In Crouching Beggar, Picasso borrows the bowed head, the narrow silhouette and the atmosphere of nostalgia and regret from El Greco’s painting of the penitent Magdalene. Picasso echoes El Greco’s color choices and projects the female figure against an almost abstract bed of color.
He was urging his Catalan and Catholic audiences to make the connection, Brummel said. In all of his paintings of poor and homeless women, he wanted viewers to “regard these oppressed women as saints, as figures worthy of reverence, as almost devotional figures before whom one would meditate and perhaps contemplate one’s own actions. “said Brummel. .
Picasso’s attention to women throughout 1901 and 1902 is impossible to miss.
But it was something he shared with other painters concerned with social justice.
“Those who wanted to correct issues of class and inequality, those who wanted art viewers to focus on issues of poverty, (for them) the single woman – that’s, I have to say, a poignant trope. when you think of single women struggling with children, forced to work, living in poverty. It’s a universal allegorical image that anyone can relate to, ”said Brummel.
After two years of focusing on women, Picasso in 1903 turned to painting men – especially veterans who had returned from the Spanish American War, many of whom were blind and mutilated. Although it is still generations to recognize post-traumatic stress disorder, Picasso understood that these men had been ruined for life by one of the earliest examples of industrial-scale warfare.
El Greco’s Tears of St. Peter becomes the source of the young artist.
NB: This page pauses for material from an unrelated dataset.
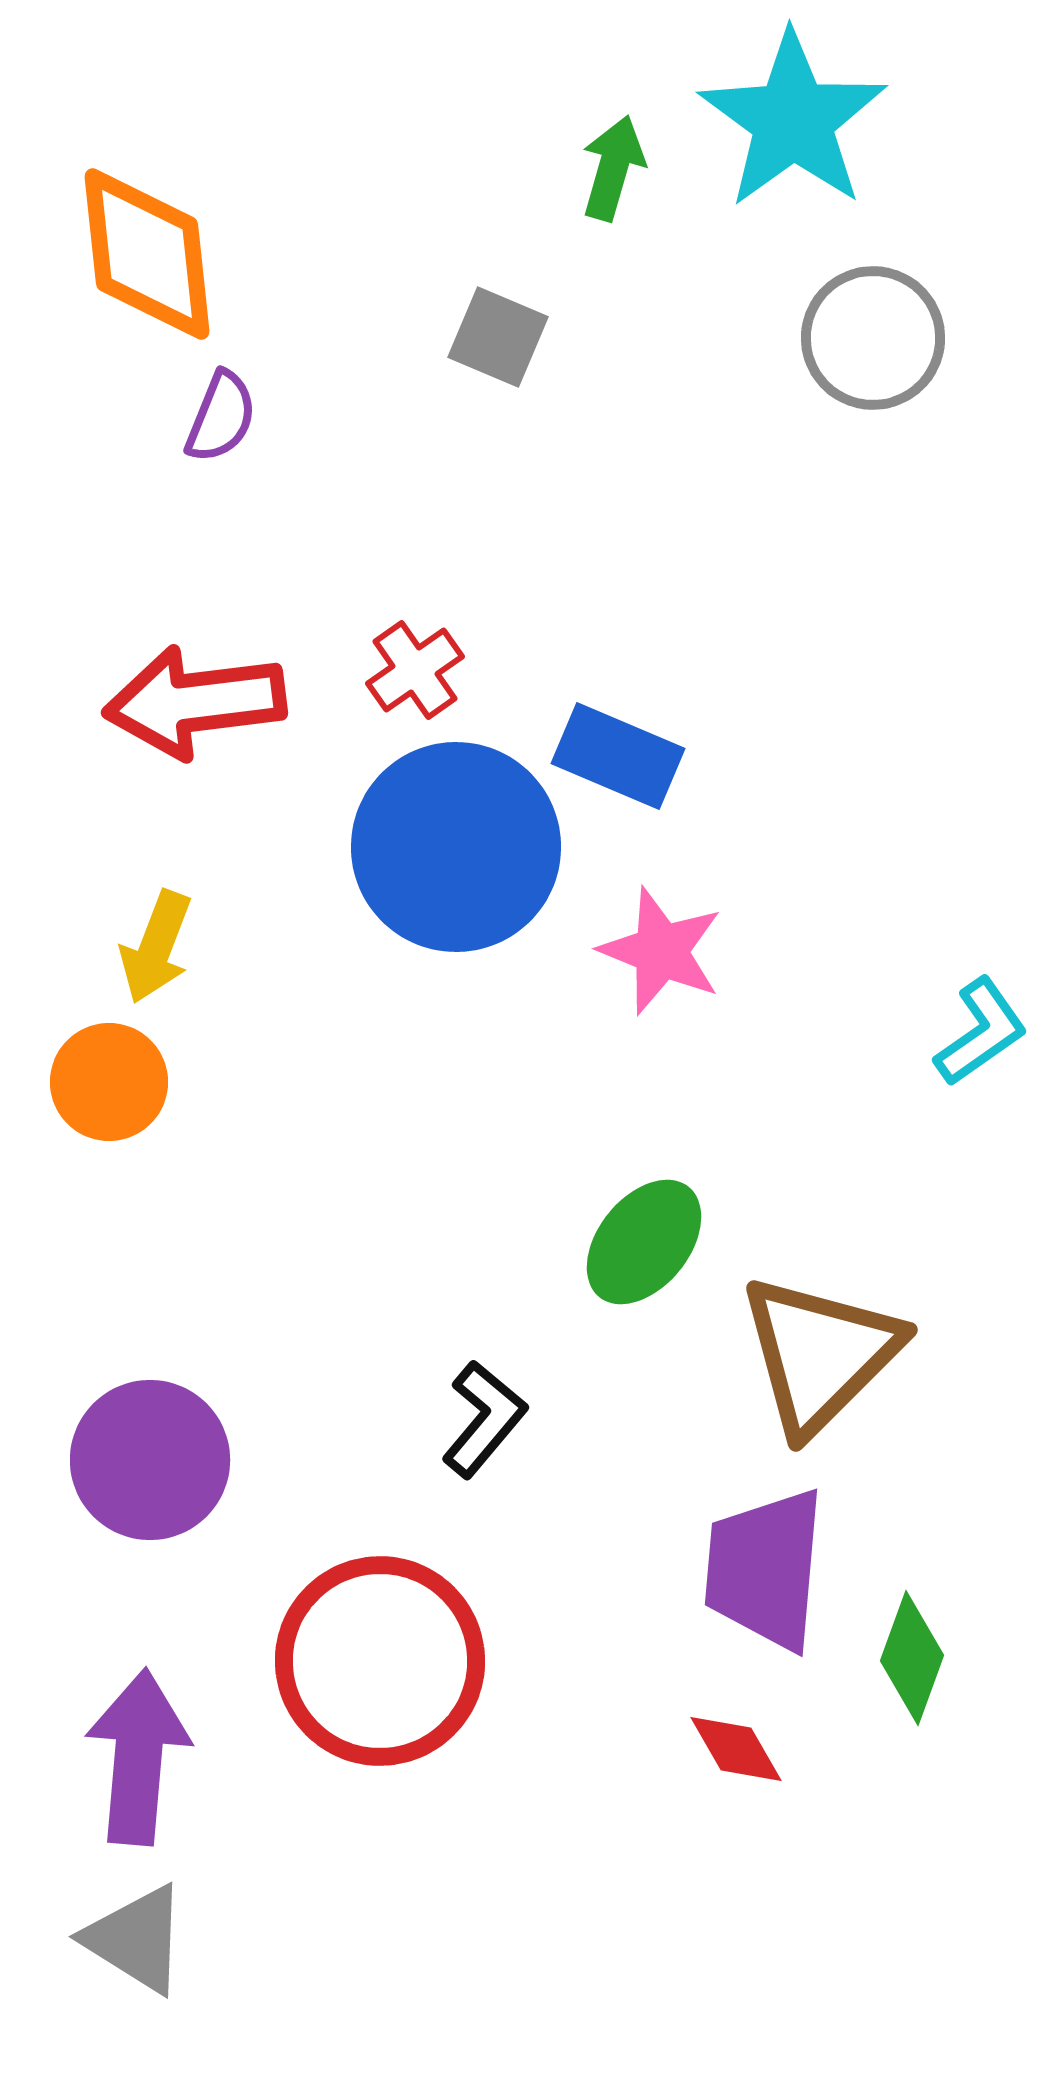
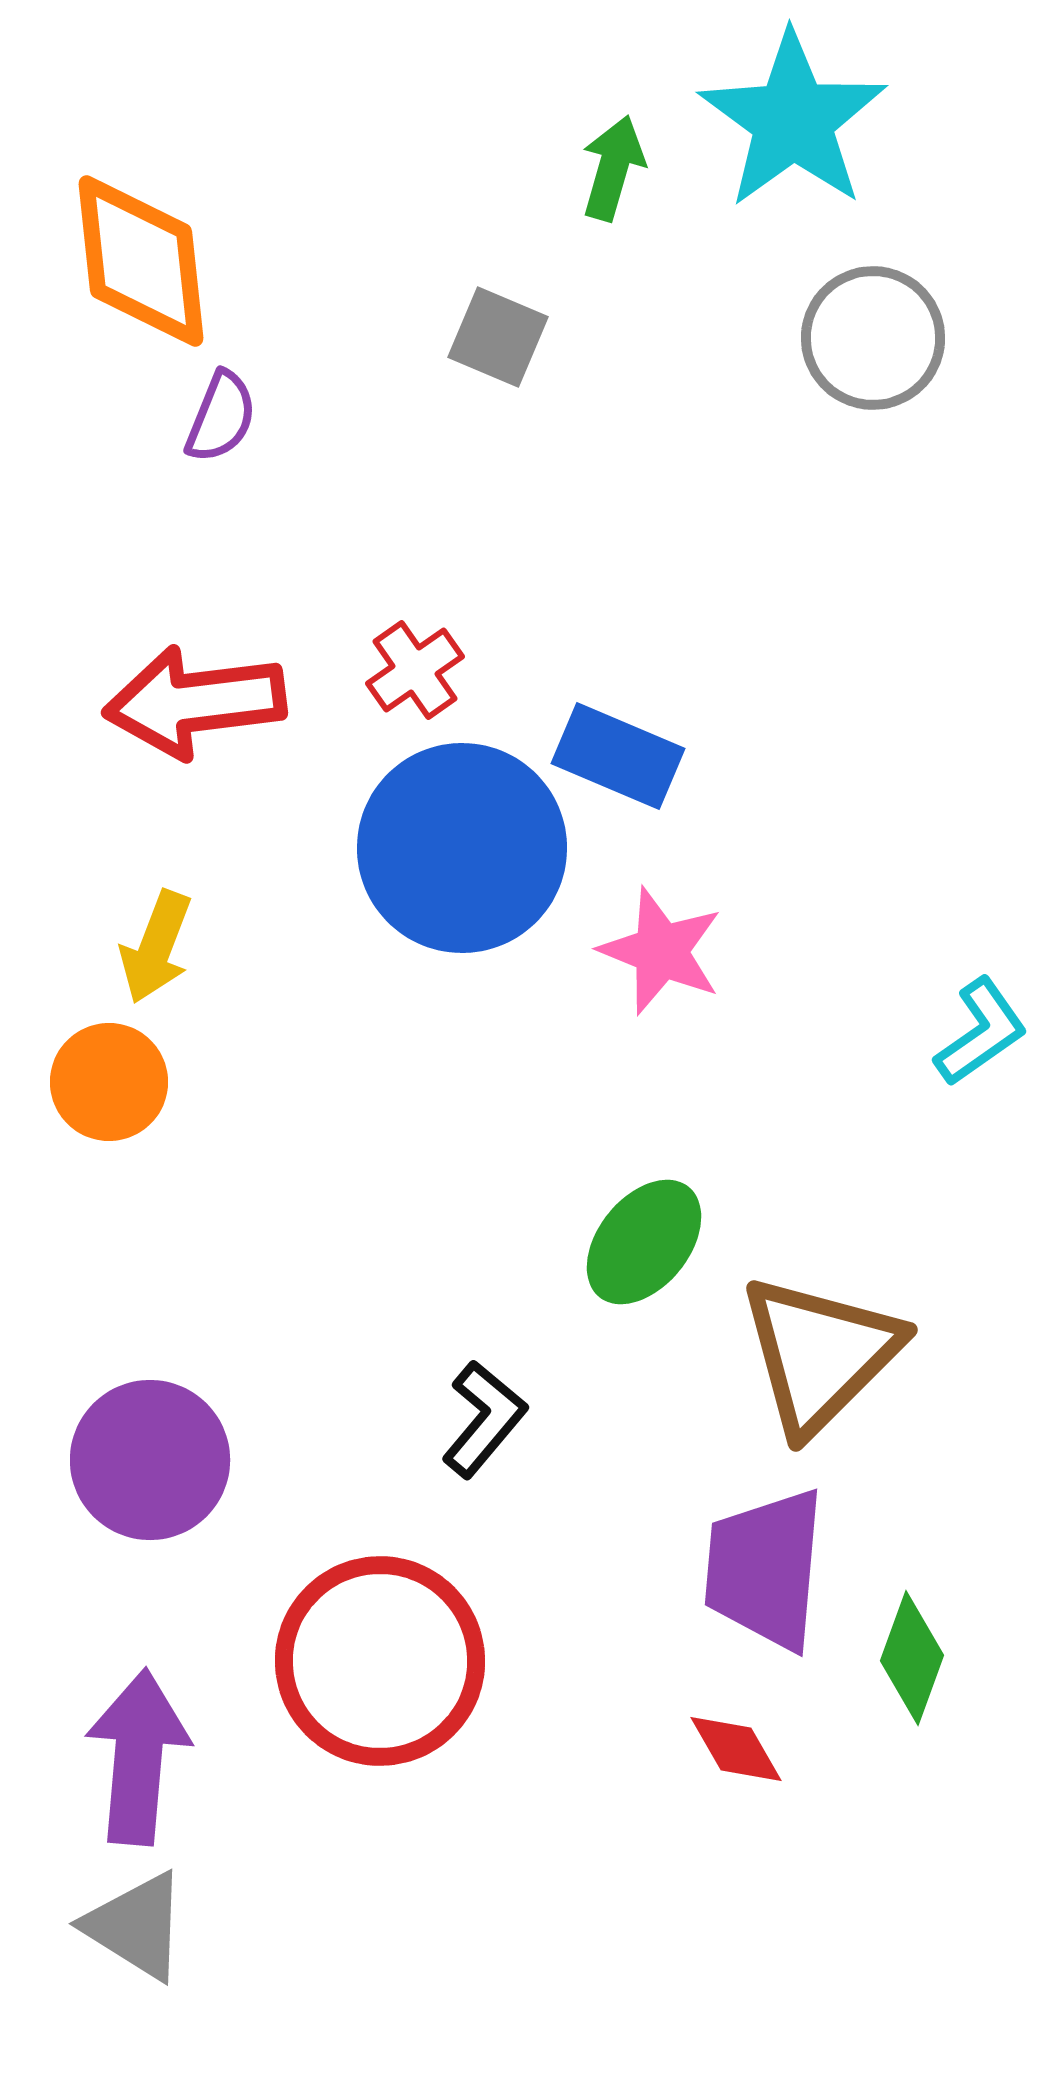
orange diamond: moved 6 px left, 7 px down
blue circle: moved 6 px right, 1 px down
gray triangle: moved 13 px up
“He uses El Greco to try to create a pathos around these blind men, these mutilated men, so that you, as a spectator, don’t just sympathize with them, but I also think that you are outraged by them. name, ”Brummel said.
For Picasso and the generation of young artists who surrounded him in Barcelona and Paris, Catholic culture was always at hand to provide visual language for their concerns.
“They were extremely progressive Catholics, who used their beliefs as a justification to think about social justice and to right the evils of industrial society,” Brummel said.
Fast forward a few decades and progressive Catholics lost to the generalisimo Francisco Franco and the fascists, who declared a cultural war on modern art and artists. An increasingly rigid and reactionary Church in Spain accompanied them. For Picasso, who imbued his faith with art and his art with faith, it was a horror.
“When you believe in the power of art and its autonomy, and you believe that art is capable of bringing about social change, and you almost ask people to worship a painting because you believe it has power, there is a certain belief system that is very similar to religion, ”Brummel said. “As a modernist, which is what Picasso is above all else, I think the ban on abstract forms by fascist governments in the 1930s was an assault on his being.”